Micah Alpaugh
Andrew W. Mellon Postdoctoral Fellow in the Humanities
2011—2012 Forum on Adaptations
Micah Alpaugh
History
Ph.D., University of California, Irvine
Protest in the Age of Democratic Revolutions: London, Boston and Paris Compared, 1750-1795
Popular protest in mid-to-late eighteenth-century London, Boston, and Paris developed using surprisingly similar—and predominantly peaceful—techniques. As political contestations (the Wilkite movement in London, pre-Revolutionary contestations in Boston, and Revolutionary movements in Paris) developed, each group of radical protesters used emerging notions of popular sovereignty to gain voice in the period's controversies.
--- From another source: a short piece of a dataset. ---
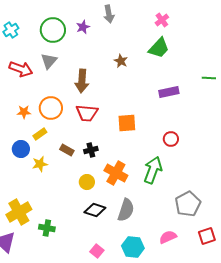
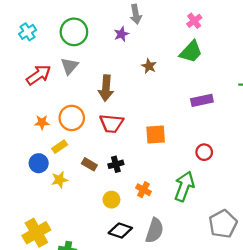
purple star: (83, 27) -> (121, 34), moved
red arrow: (21, 69) -> (39, 75), turned -55
orange cross: (116, 173) -> (143, 190), size x0.6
In each campaign, with explicit references to the prior examples, protesters innovated political demonstrations, banquets, petition campaigns, mass-meetings, and occasionally popular insurrections to help influence the political process. All except the last typically remained physically nonviolent. This study aims to be the first to place all three movements in comparative perspective, thereby gaining insight into the adaptations of eighteenth-century popular radicalism across different contexts, and attempting to understand to what extent such movements were cosmopolitan and universalist in practice. Through examining newspapers, pamphlets, personal letters and journals, official reports, and other contemporary sources, I hope to reconstruct a broad picture of the strategies and methods of the three protest campaigns, and the extent to which they borrowed from international (or indeed transatlantic) examples.